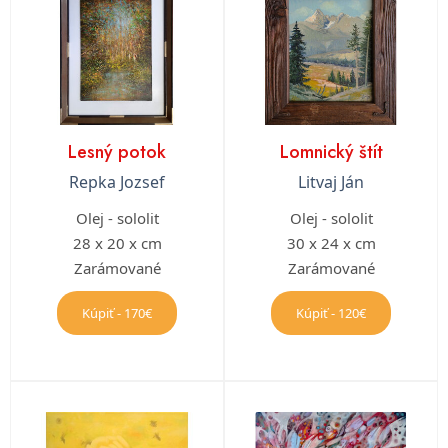
Lesný potok
Lomnický štít
Repka Jozsef
Litvaj Ján
Olej - sololit
Olej - sololit
28 x 20 x cm
30 x 24 x cm
Zarámované
Zarámované
Kúpiť - 170€
Kúpiť - 120€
━━━━━━━━━━━━━━━━━━━━
TASK DIRECTIONS: Exact output of each line above is wanted, without the pictures.

TASK OUTPUT:
Lesný potok
Lomnický štít
Repka Jozsef
Litvaj Ján
Olej - sololit
Olej - sololit
28 x 20 x cm
30 x 24 x cm
Zarámované
Zarámované
Kúpiť - 170€
Kúpiť - 120€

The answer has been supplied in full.